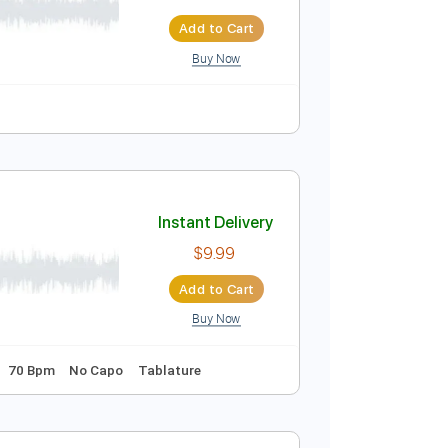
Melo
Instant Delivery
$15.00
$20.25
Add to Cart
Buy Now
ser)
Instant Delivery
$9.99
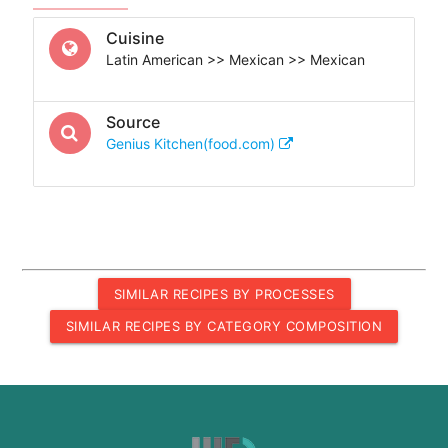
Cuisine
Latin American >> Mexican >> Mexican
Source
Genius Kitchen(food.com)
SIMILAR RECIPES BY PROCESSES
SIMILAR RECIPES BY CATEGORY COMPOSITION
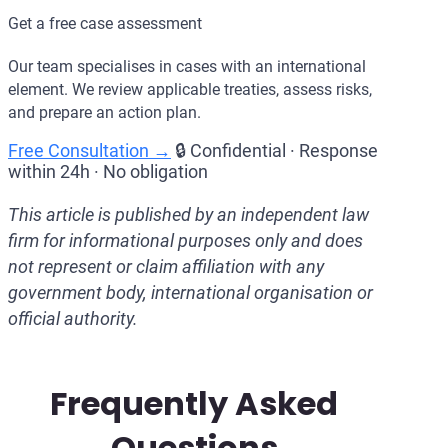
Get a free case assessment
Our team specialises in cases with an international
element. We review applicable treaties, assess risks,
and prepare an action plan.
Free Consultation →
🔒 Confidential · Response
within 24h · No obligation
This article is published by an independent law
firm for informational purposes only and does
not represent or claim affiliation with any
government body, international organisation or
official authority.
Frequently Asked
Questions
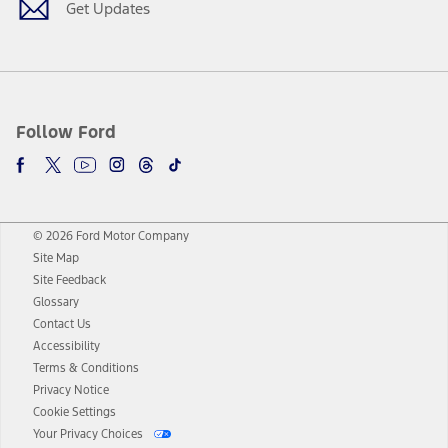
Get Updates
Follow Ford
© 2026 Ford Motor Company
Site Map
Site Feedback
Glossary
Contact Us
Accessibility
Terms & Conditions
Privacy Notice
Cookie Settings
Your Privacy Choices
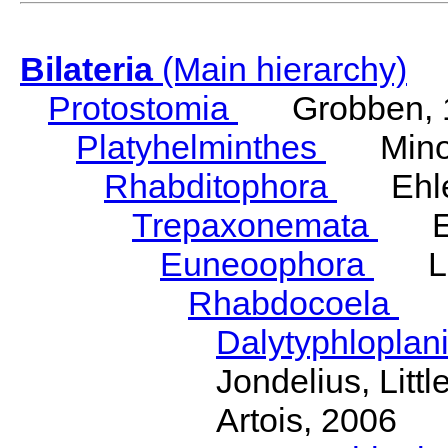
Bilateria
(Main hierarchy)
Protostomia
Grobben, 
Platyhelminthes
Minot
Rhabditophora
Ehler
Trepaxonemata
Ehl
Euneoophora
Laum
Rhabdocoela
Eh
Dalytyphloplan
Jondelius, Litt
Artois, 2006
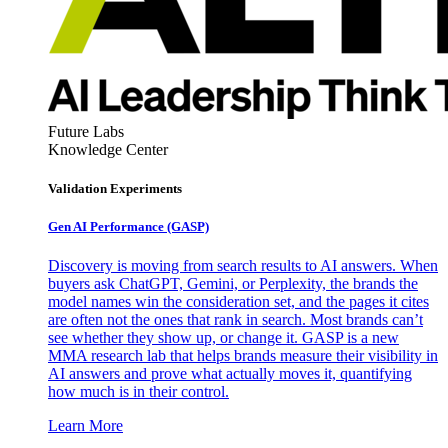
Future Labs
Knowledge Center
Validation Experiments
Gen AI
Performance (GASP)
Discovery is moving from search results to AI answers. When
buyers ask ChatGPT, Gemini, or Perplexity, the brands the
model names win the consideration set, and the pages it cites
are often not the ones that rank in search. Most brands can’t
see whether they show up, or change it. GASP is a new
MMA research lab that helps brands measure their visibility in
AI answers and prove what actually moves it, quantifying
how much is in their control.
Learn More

----

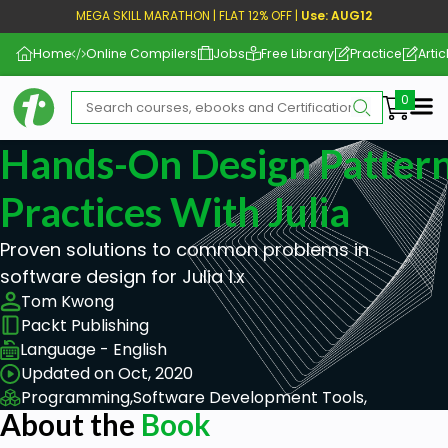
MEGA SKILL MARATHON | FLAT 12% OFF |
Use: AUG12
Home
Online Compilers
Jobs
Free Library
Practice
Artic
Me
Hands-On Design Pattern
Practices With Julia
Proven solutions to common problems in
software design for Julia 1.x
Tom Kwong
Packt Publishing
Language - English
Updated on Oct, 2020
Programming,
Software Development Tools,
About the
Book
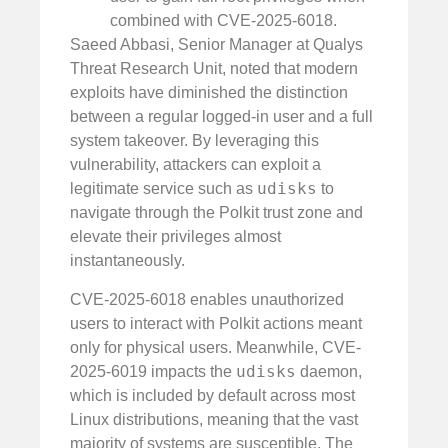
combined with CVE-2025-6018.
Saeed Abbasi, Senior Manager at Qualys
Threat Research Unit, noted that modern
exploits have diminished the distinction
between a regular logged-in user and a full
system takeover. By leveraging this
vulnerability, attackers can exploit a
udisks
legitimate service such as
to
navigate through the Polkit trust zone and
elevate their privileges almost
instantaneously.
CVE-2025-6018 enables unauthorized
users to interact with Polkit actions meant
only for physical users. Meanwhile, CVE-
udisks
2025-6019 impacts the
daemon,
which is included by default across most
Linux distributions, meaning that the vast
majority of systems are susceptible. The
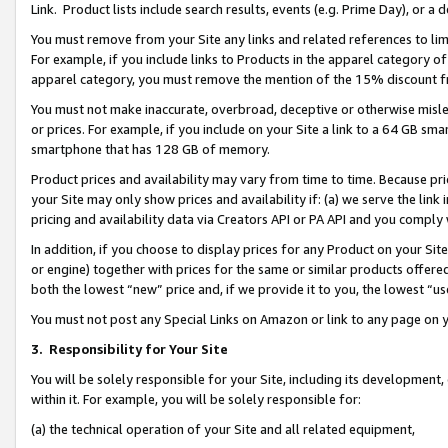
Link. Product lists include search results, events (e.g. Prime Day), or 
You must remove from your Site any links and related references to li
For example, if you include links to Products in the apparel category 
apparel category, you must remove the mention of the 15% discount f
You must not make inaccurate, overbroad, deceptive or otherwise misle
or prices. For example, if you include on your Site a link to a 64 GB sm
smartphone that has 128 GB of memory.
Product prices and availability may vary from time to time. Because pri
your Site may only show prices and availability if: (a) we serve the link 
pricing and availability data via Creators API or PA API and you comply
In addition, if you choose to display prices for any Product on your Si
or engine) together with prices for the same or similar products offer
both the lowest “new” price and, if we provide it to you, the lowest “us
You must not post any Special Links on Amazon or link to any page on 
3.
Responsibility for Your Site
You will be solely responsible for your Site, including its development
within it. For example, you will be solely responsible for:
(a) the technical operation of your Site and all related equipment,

----

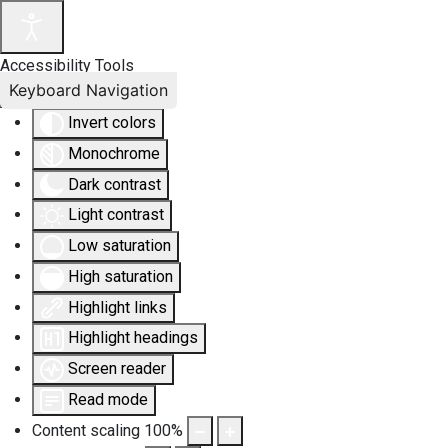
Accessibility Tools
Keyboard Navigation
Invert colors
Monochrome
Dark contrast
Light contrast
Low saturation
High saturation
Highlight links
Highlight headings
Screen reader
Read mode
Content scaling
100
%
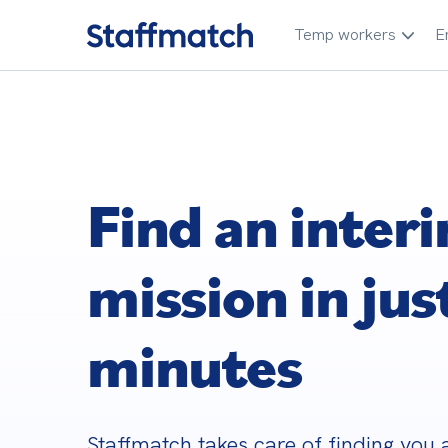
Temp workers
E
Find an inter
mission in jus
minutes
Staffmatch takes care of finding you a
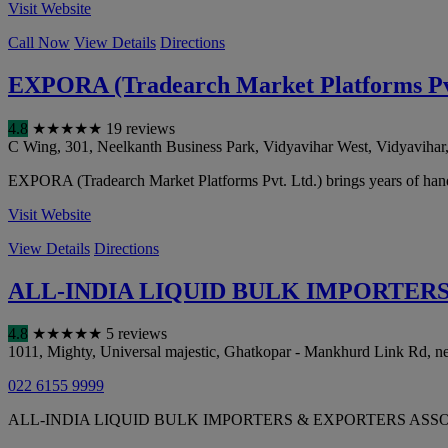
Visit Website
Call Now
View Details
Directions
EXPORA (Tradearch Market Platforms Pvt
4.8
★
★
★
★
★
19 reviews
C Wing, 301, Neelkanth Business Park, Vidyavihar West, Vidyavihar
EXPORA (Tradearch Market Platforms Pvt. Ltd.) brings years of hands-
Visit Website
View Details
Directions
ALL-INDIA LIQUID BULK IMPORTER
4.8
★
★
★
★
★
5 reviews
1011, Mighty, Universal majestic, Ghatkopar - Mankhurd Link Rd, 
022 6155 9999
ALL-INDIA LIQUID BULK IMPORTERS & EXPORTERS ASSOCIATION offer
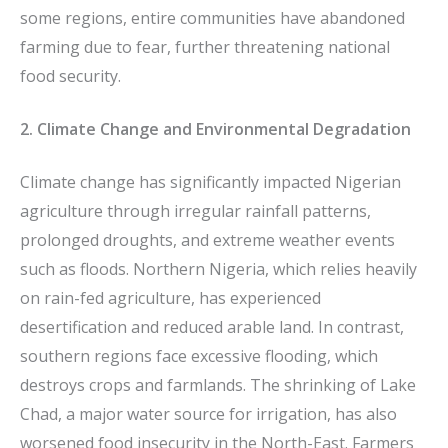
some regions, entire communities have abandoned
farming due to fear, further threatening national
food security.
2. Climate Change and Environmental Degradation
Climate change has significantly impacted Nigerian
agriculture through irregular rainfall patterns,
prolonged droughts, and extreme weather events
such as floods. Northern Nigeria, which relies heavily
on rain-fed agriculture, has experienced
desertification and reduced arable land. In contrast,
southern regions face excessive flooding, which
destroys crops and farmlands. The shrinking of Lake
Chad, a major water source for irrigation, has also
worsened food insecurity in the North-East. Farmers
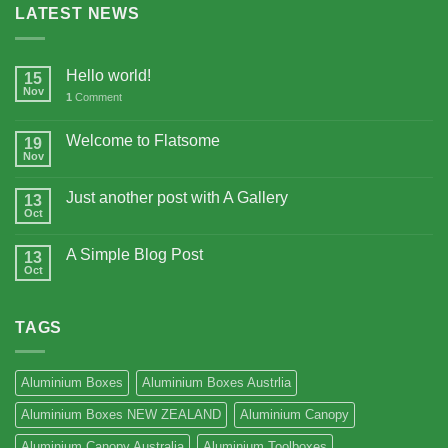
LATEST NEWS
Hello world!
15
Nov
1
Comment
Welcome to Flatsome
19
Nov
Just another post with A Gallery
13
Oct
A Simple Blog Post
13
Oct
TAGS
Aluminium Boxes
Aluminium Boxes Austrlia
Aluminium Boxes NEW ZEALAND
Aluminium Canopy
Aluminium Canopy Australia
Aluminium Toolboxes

----

▶ _WHAT TO PRODUCE_
Report every line of the entries that carries the word "events".

▶ _OUTPUT_
Link. Product lists include search results, events (e.g. Prime Day), or 
prolonged droughts, and extreme weather events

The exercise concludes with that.